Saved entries

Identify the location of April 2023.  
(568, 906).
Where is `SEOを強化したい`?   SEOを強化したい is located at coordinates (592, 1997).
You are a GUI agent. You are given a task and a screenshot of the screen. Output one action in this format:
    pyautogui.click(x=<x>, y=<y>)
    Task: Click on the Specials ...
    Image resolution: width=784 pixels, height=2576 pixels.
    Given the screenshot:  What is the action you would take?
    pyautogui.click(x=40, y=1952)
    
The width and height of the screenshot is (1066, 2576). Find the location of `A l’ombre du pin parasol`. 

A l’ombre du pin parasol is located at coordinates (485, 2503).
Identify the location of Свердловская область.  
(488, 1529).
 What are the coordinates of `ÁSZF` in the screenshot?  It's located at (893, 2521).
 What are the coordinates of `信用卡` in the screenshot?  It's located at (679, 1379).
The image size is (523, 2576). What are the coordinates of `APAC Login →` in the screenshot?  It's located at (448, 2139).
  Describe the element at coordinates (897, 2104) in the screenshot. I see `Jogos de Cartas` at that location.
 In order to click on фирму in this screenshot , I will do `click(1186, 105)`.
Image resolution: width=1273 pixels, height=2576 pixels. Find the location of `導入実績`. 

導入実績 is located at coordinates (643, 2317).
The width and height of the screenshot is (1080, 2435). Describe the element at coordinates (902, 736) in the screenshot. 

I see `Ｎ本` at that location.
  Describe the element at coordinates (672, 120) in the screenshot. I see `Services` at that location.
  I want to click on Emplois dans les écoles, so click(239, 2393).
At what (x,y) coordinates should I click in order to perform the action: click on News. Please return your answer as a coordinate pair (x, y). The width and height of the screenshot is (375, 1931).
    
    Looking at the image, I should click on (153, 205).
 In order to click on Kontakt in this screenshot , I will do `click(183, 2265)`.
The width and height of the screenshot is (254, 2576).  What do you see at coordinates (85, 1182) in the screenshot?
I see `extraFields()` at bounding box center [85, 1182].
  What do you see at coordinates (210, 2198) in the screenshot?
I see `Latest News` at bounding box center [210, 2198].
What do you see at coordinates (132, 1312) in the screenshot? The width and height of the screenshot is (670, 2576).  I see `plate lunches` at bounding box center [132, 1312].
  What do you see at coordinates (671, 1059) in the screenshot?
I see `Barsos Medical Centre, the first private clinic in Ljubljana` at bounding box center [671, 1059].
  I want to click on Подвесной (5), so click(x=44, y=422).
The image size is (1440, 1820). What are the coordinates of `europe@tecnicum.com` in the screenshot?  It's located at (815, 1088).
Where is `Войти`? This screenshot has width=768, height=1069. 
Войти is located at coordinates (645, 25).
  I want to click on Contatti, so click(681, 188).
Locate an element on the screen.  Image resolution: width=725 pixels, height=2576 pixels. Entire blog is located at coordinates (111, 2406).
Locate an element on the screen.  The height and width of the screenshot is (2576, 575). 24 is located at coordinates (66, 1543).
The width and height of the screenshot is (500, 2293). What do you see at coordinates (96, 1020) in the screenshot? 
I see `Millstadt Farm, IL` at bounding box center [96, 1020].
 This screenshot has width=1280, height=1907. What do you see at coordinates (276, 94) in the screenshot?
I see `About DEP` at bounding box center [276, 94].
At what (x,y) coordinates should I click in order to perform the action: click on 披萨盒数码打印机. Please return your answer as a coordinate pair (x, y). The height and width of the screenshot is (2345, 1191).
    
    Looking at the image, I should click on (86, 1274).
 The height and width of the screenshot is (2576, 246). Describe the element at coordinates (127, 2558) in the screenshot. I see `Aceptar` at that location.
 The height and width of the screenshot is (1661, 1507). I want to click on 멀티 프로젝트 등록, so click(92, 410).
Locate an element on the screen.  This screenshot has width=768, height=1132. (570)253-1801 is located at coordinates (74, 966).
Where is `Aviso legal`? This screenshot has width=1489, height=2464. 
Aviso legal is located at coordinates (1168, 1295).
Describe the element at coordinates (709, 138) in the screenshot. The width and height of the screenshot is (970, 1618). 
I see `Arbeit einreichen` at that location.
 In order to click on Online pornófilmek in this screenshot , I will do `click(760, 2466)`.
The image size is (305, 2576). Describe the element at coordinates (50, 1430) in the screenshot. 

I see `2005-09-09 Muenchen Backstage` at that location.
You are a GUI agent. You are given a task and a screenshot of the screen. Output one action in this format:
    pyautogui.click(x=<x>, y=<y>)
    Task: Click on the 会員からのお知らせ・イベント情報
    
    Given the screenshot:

• _What needs to be done_
What is wanted is an exact copy of the data.

• _Exercise output_
Identify the location of April 2023.  
(568, 906).
Where is `SEOを強化したい`?   SEOを強化したい is located at coordinates (592, 1997).
You are a GUI agent. You are given a task and a screenshot of the screen. Output one action in this format:
    pyautogui.click(x=<x>, y=<y>)
    Task: Click on the Specials ...
    Image resolution: width=784 pixels, height=2576 pixels.
    Given the screenshot:  What is the action you would take?
    pyautogui.click(x=40, y=1952)
    
The width and height of the screenshot is (1066, 2576). Find the location of `A l’ombre du pin parasol`. 

A l’ombre du pin parasol is located at coordinates (485, 2503).
Identify the location of Свердловская область.  
(488, 1529).
 What are the coordinates of `ÁSZF` in the screenshot?  It's located at (893, 2521).
 What are the coordinates of `信用卡` in the screenshot?  It's located at (679, 1379).
The image size is (523, 2576). What are the coordinates of `APAC Login →` in the screenshot?  It's located at (448, 2139).
  Describe the element at coordinates (897, 2104) in the screenshot. I see `Jogos de Cartas` at that location.
 In order to click on фирму in this screenshot , I will do `click(1186, 105)`.
Image resolution: width=1273 pixels, height=2576 pixels. Find the location of `導入実績`. 

導入実績 is located at coordinates (643, 2317).
The width and height of the screenshot is (1080, 2435). Describe the element at coordinates (902, 736) in the screenshot. 

I see `Ｎ本` at that location.
  Describe the element at coordinates (672, 120) in the screenshot. I see `Services` at that location.
  I want to click on Emplois dans les écoles, so click(239, 2393).
At what (x,y) coordinates should I click in order to perform the action: click on News. Please return your answer as a coordinate pair (x, y). The width and height of the screenshot is (375, 1931).
    
    Looking at the image, I should click on (153, 205).
 In order to click on Kontakt in this screenshot , I will do `click(183, 2265)`.
The width and height of the screenshot is (254, 2576).  What do you see at coordinates (85, 1182) in the screenshot?
I see `extraFields()` at bounding box center [85, 1182].
  What do you see at coordinates (210, 2198) in the screenshot?
I see `Latest News` at bounding box center [210, 2198].
What do you see at coordinates (132, 1312) in the screenshot? The width and height of the screenshot is (670, 2576).  I see `plate lunches` at bounding box center [132, 1312].
  What do you see at coordinates (671, 1059) in the screenshot?
I see `Barsos Medical Centre, the first private clinic in Ljubljana` at bounding box center [671, 1059].
  I want to click on Подвесной (5), so click(x=44, y=422).
The image size is (1440, 1820). What are the coordinates of `europe@tecnicum.com` in the screenshot?  It's located at (815, 1088).
Where is `Войти`? This screenshot has width=768, height=1069. 
Войти is located at coordinates (645, 25).
  I want to click on Contatti, so click(681, 188).
Locate an element on the screen.  Image resolution: width=725 pixels, height=2576 pixels. Entire blog is located at coordinates (111, 2406).
Locate an element on the screen.  The height and width of the screenshot is (2576, 575). 24 is located at coordinates (66, 1543).
The width and height of the screenshot is (500, 2293). What do you see at coordinates (96, 1020) in the screenshot? 
I see `Millstadt Farm, IL` at bounding box center [96, 1020].
 This screenshot has width=1280, height=1907. What do you see at coordinates (276, 94) in the screenshot?
I see `About DEP` at bounding box center [276, 94].
At what (x,y) coordinates should I click in order to perform the action: click on 披萨盒数码打印机. Please return your answer as a coordinate pair (x, y). The height and width of the screenshot is (2345, 1191).
    
    Looking at the image, I should click on (86, 1274).
 The height and width of the screenshot is (2576, 246). Describe the element at coordinates (127, 2558) in the screenshot. I see `Aceptar` at that location.
 The height and width of the screenshot is (1661, 1507). I want to click on 멀티 프로젝트 등록, so click(92, 410).
Locate an element on the screen.  This screenshot has width=768, height=1132. (570)253-1801 is located at coordinates (74, 966).
Where is `Aviso legal`? This screenshot has width=1489, height=2464. 
Aviso legal is located at coordinates (1168, 1295).
Describe the element at coordinates (709, 138) in the screenshot. The width and height of the screenshot is (970, 1618). 
I see `Arbeit einreichen` at that location.
 In order to click on Online pornófilmek in this screenshot , I will do `click(760, 2466)`.
The image size is (305, 2576). Describe the element at coordinates (50, 1430) in the screenshot. 

I see `2005-09-09 Muenchen Backstage` at that location.
You are a GUI agent. You are given a task and a screenshot of the screen. Output one action in this format:
    pyautogui.click(x=<x>, y=<y>)
    Task: Click on the 会員からのお知らせ・イベント情報
    
    Given the screenshot:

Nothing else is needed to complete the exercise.